A une époque nettement contre révolutionnaire et portée à la remise en cause des idéaux de Mai 68, ces Amants réguliers fait presque figure d’anachronisme. Un anachronisme sublime et sans espoir, d’une noirceur à crever : Les Amants régulier avance, la tristesse chevillée au corps, avec la conscience ténébreuse que la révolution en marche court vers l’échec. Il s’agit, pour Garrel, de revisiter un espace, celui de la communauté des hommes qui a cru un temps possible le renversement du monde et qui voit, en bout de course, s’échouer le poète sur la dureté des temps. Construit en plusieurs blocs, le film passe du noir au gris. Le noir de 68, ce sont ces longues séquences d’insurrection nocturnes, contrastant avec l’habituelle imagerie diurne du Paris pavé. Rêve romantique où le feu crépite, où l’attente de l’ennemi (les CRS), dont l’uniforme se confond avec la nuit, semble une activité en soi. Un no man’s land spatial et temporel, un lieu de possible dans lequel les contours (de la ville, la société, les classes) se sont évaporés au profit d’un noir originel. Un songe d’opiomane où la célérité fait place à une certaine langueur, un espace de liberté suffisamment grand pour audacieusement convoquer 1789.
Le réveil, c’est très prosaïquement celui du petit matin quand, après une nuit d’escapade, Louis Garrel rentre à la maison, et que la fatigue du monde se lit déjà sur son visage après une courte illumination enfantine. Alors commence le gris, un gris de petit matin qui ne quittera plus jamais le film, au long de l’amour fou qui unit Clotilde et Louis, au long du délitement d’un petit groupe d’opiomanes rêveurs dont chaque membre radicalise ses origines ou ses idéaux.
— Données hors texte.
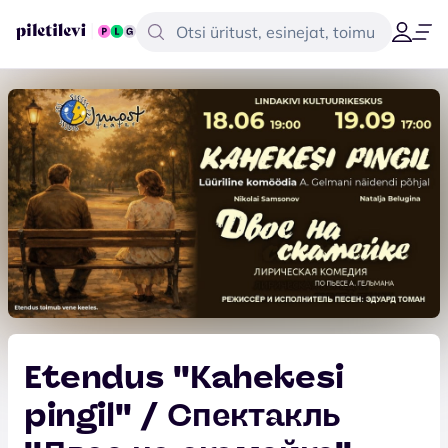
Etendus ''Kahekesi
pingil'' / Спектакль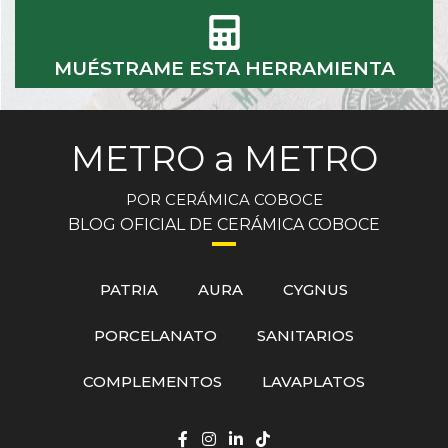
MUÉSTRAME ESTA HERRAMIENTA
METRO a METRO
POR CERÁMICA COBOCE
BLOG OFICIAL DE CERÁMICA COBOCE
PATRIA
AURA
CYGNUS
PORCELANATO
SANITARIOS
COMPLEMENTOS
LAVAPLATOS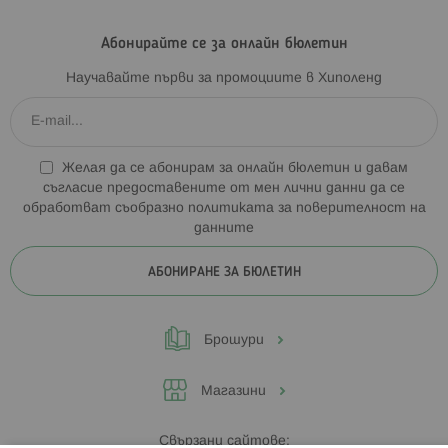
Абонирайте се за онлайн бюлетин
Научавайте първи за промоциите в Хиполенд
Желая да се абонирам за онлайн бюлетин и давам
съгласие предоставените от мен лични данни да се
обработват съобразно
политиката за поверителност на
данните
АБОНИРАНЕ ЗА БЮЛЕТИН
Брошури
Магазини
Свързани сайтове: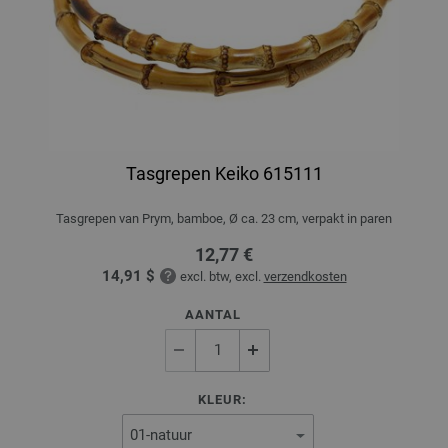
Tasgrepen Keiko 615111
Tasgrepen van Prym, bamboe, Ø ca. 23 cm, verpakt in paren
12,77 €
14,91 $
excl. btw, excl.
verzendkosten
AANTAL
KLEUR: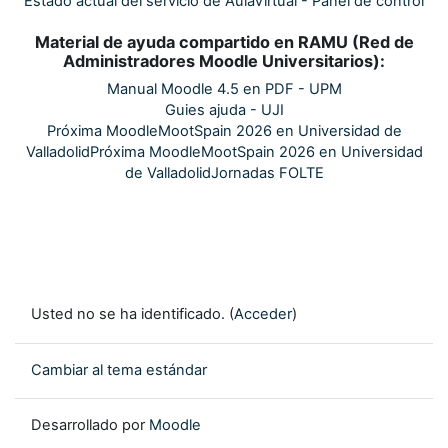
Estado actual del servicio de AulaVirtual - Panel de control
Material de ayuda compartido en RAMU (Red de
Administradores Moodle Universitarios):
Manual Moodle 4.5 en PDF - UPM
Guies ajuda - UJI
Próxima MoodleMootSpain 2026 en Universidad de
Valladolid
Próxima MoodleMootSpain 2026 en Universidad
de Valladolid
Jornadas FOLTE
Usted no se ha identificado. (
Acceder
)
Cambiar al tema estándar
Desarrollado por
Moodle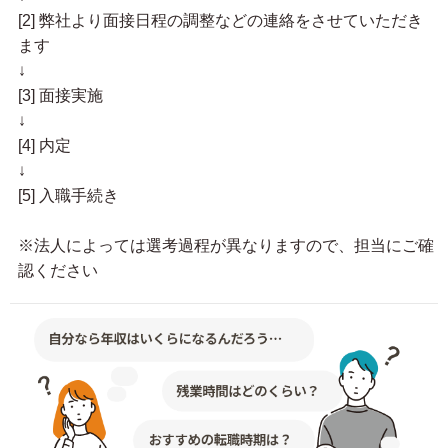
[2] 弊社より面接日程の調整などの連絡をさせていただき
ます
↓
[3] 面接実施
↓
[4] 内定
↓
[5] 入職手続き
※法人によっては選考過程が異なりますので、担当にご確
認ください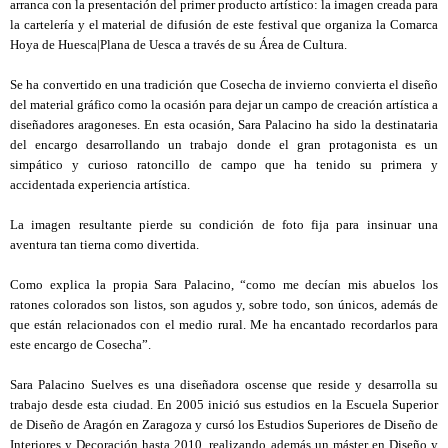
arranca con la presentación del primer producto artístico: la imagen creada para
la cartelería y el material de difusión de este festival que organiza la Comarca
Hoya de Huesca|Plana de Uesca a través de su Área de Cultura.
Se ha convertido en una tradición que Cosecha de invierno convierta el diseño
del material gráfico como la ocasión para dejar un campo de creación artística a
diseñadores aragoneses. En esta ocasión, Sara Palacino ha sido la destinataria
del encargo desarrollando un trabajo donde el gran protagonista es un
simpático y curioso ratoncillo de campo que ha tenido su primera y
accidentada experiencia artística.
La imagen resultante pierde su condición de foto fija para insinuar una
aventura tan tierna como divertida.
Como explica la propia Sara Palacino, “como me decían mis abuelos los
ratones colorados son listos, son agudos y, sobre todo, son únicos, además de
que están relacionados con el medio rural. Me ha encantado recordarlos para
este encargo de Cosecha”.
Sara Palacino Suelves es una diseñadora oscense que reside y desarrolla su
trabajo desde esta ciudad. En 2005 inició sus estudios en la Escuela Superior
de Diseño de Aragón en Zaragoza y cursó los Estudios Superiores de Diseño de
Interiores y Decoración hasta 2010, realizando además un máster en Diseño y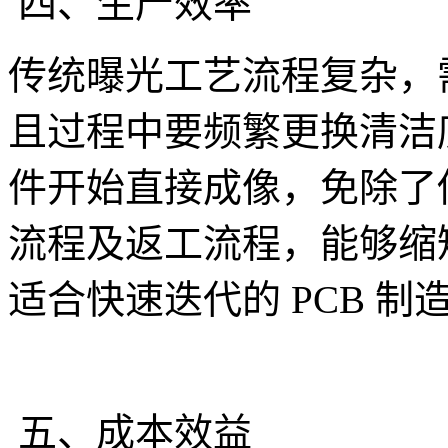
四、生产效率
传统曝光工艺流程复杂，
且过程中要频繁更换清洁底片
件开始直接成像，免除了
流程及返工流程，能够缩
适合快速迭代的 PCB 制
五、成本效益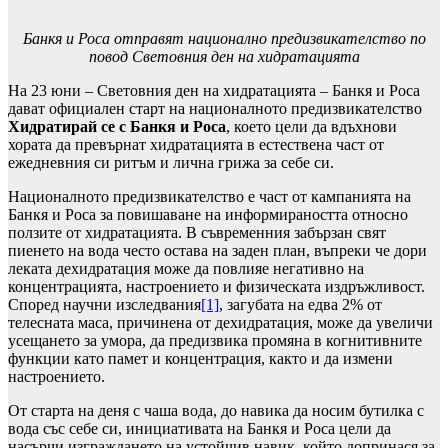
Банкя и Роса отправят национално предизвикателство по
повод Световния ден на хидратацията
На 23 юни – Световния ден на хидратацията – Банкя и Роса
дават официален старт на националното предизвикателство
Хидратирай се с Банкя и Роса
, което цели да вдъхнови
хората да превърнат хидратацията в естествена част от
ежедневния си ритъм и лична грижа за себе си.
Националното предизвикателство е част от кампанията на
Банкя и Роса за повишаване на информираността относно
ползите от хидратацията. В съвременния забързан свят
пиенето на вода често остава на заден план, въпреки че дори
леката дехидратация може да повлияе негативно на
концентрацията, настроението и физическата издръжливост.
Според научни изследвания
[1]
, загубата на едва 2% от
телесната маса, причинена от дехидратация, може да увеличи
усещането за умора, да предизвика промяна в когнитивните
функции като памет и концентрация, както и да измени
настроението.
От старта на деня с чаша вода, до навика да носим бутилка с
вода със себе си, инициативата на Банкя и Роса цели да
насърчи изграждането на устойчив навик, който допринася за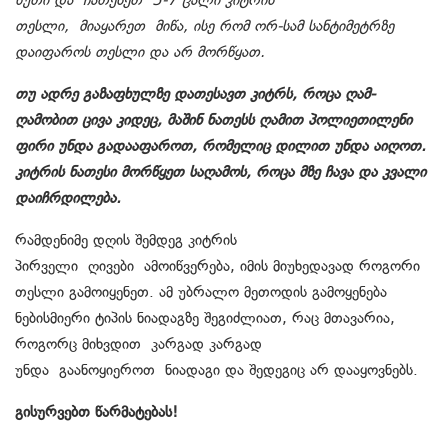
წუთი და ჩათესეთ 5-7 ცალი კიტრის
თესლი, მიაყარეთ მიწა, ისე რომ ორ-სამ სანტიმეტრზე
დაიფაროს თესლი და არ მორწყათ.
თუ ადრე გაზაფხულზე დათესავთ კიტრს, როცა ღამ-
ღამობით ცივა კიდეც, მაშინ ნათესს ღამით პოლიეთილენი
ფირი უნდა გადააფაროთ, რომელიც დილით უნდა აიღოთ.
კიტრის ნათესი მორწყეთ საღამოს, როცა მზე ჩავა და კვალი
დაიჩრდილება.
რამდენიმე დღის შემდეგ კიტრის
პირველი ღივები ამოიწვერება, იმის მიუხედავად როგორი
თესლი გამოიყენეთ. ამ უბრალო მეთოდის გამოყენება
ნებისმიერი ტიპის ნიადაგზე შეგიძლიათ, რაც მთავარია,
როგორც მიხვდით კარგად კარგად
უნდა გაანოყიეროთ ნიადაგი და შედეგიც არ დააყოვნებს.
გისურვებთ წარმატებას!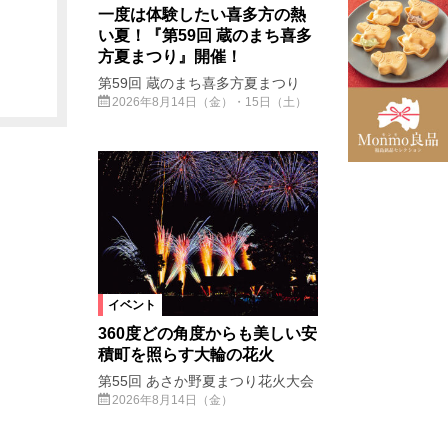
一度は体験したい喜多方の熱
い夏！『第59回 蔵のまち喜多
方夏まつり』開催！
第59回 蔵のまち喜多方夏まつり
2026年8月14日（金）・15日（土）
イベント
360度どの角度からも美しい安
積町を照らす大輪の花火
第55回 あさか野夏まつり花火大会
2026年8月14日（金）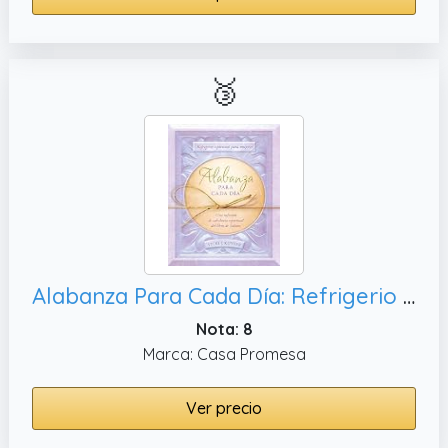
🥉
Alabanza Para Cada Día: Refrigerio Espiritual Para Mujeres--Una Infusión de Sabiduría Espiritual del Libro de Salmos (Spiritual Refreshment for Women)
Nota: 8
Marca: Casa Promesa
Ver precio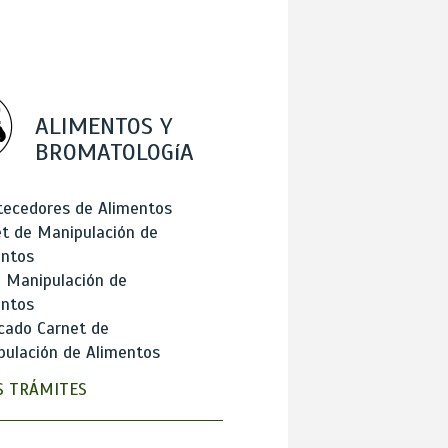
ALIMENTOS Y
BROMATOLOGíA
tecedores de Alimentos
t de Manipulación de
entos
 Manipulación de
entos
cado Carnet de
ulación de Alimentos
 TRÁMITES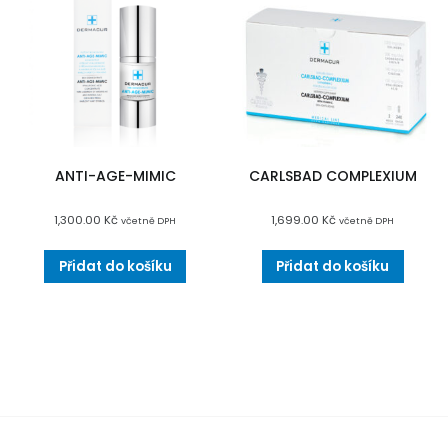
ANTI-AGE-MIMIC
CARLSBAD COMPLEXIUM
1,300.00
Kč
1,699.00
Kč
včetně DPH
včetně DPH
Přidat do košíku
Přidat do košíku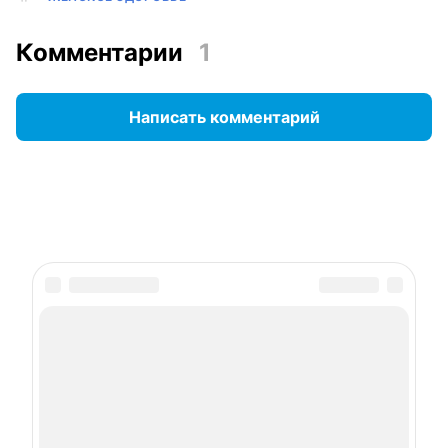
Комментарии
1
Написать комментарий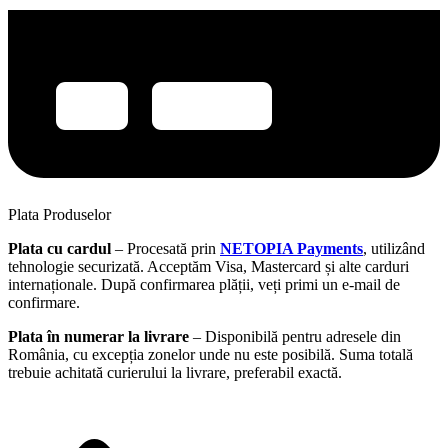
Plata Produselor
Plata cu cardul
– Procesată prin
NETOPIA Payments
, utilizând
tehnologie securizată. Acceptăm Visa, Mastercard și alte carduri
internaționale. După confirmarea plății, veți primi un e-mail de
confirmare.
Plata în numerar la livrare
– Disponibilă pentru adresele din
România, cu excepția zonelor unde nu este posibilă. Suma totală
trebuie achitată curierului la livrare, preferabil exactă.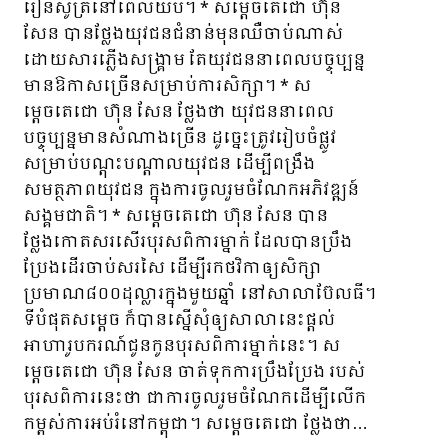
រៀនសូត្រនៅពេលយប់។ * សម្តេចតេជោ ហ៊ុន
សែន បានថ្លែងយុវជនជំនាន់មុនឈឺចាប់ណាស់
ដោយសារភ្លើងសង្រ្គាម តែយុវជននាពេលបច្ចុប្បន្ន
មានឱកាសច្រើនសម្រាប់ការសិក្សា។ * ស
ម្តេចតេជោ ហ៊ុន សែន ថ្លែងថា យុវជននាពេល
បច្ចុប្បន្នមានសំណាងច្រើន ដូច្នេះត្រូវរៀបចំផ្លូវ
សម្រាប់បណ្តុះបណ្តាលយុវជន ដើម្បីពង្រឹង
សមត្ថភាពយុវជន ក្នុងការចូលរួមចំណែកអភិវឌ្ឍន៍
សង្គមជាតិ។ * សម្តេចតេជោ ហ៊ុន សែន បាន
ថ្លែងកោតសរសើរបុរសពិការម្នាក់ ដែលបានប្រឹង
ប្រែងដើរចាប់សរសៃ ដើម្បីរកថវិកាឲ្យសិក្សា
ប្រមាណ៨០០ដុល្លារក្នុងមួយឆ្នាំ នៅសាលាប៊ែលធី។
ទីបំផុតសម្តេច ក៏បានស្នើសុំឲ្យសាលានេះផ្តល់
អាហារូបករណ៍ជូនកូនបុរសពិការម្នាក់នេះ។ ស
ម្តេចតេជោ ហ៊ុន សែន ចាត់ទុកការប្រឹងប្រែង របស់
បុរសពិការនេះថា ជាការចូលរួមចំណែកដើម្បីលើក
កម្ពស់ការអប់រំនៅកម្ពុជា។ សម្តេចតេជោ ថ្លែងថា…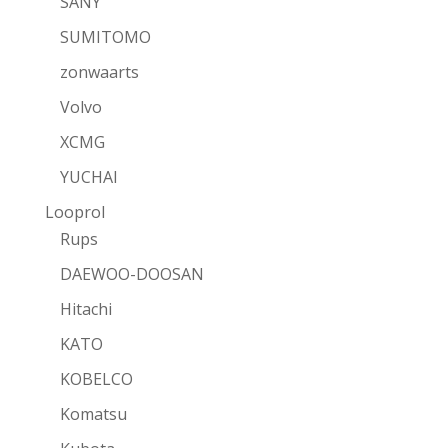
SANY
SUMITOMO
zonwaarts
Volvo
XCMG
YUCHAI
Looprol
Rups
DAEWOO-DOOSAN
Hitachi
KATO
KOBELCO
Komatsu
Bourgeois qui le restera, engagé politique courant vers l’extrême, amoureux de l’impossible ou poète peu armé pour la trivialité du monde : peu à peu Garrel filme la prééminence de la survie individuelle sur l’idéal communautaire (au risque, dans le cas contraire, de se détruire soi-même), survie qui va jusqu’à toucher le coeur de la passion amoureuse. Garrel montre la brutalité d’une époque, des rapports sociaux, de la survie, avec une extrême douceur. Ce gris, à la fois blafard et doux (photo magnifique de William Lubtchansky), ces mots cruels prononcés avec calme, cette membrane pudique qui refuse l’effusion et nous met pourtant au supplice sont autant de formules poétiques qui donnent au film des allures d’oxymore.
A ce titre, l’extraordinaire jeu de Louis Garrel, oscillant entre sa présence dans les lieux et son absence au monde, une sorte de retrait éthéré, donne au personnage son rythme erratique, comme une incertitude à « être ». Ce personnage là est à n’en pas douter la part d’utopie que le film s’acharne à faire perdurer jusqu’à épuisement complet, une humanité autre, mutante et pacifique, idéaliste sans prosélytisme, qui perd peu à peu sa raison d’être au milieu de ce flot de survivants. A côté, en effet, il n’y a que des personnages concrets (longtemps qu’on avait vu des comédiens français aussi remarquables), conscients qu’il leur faut s’adapter. Pas sorcier d’imaginer combien le mot « adaptation » ne sied pas et ne siéra jamais au poète.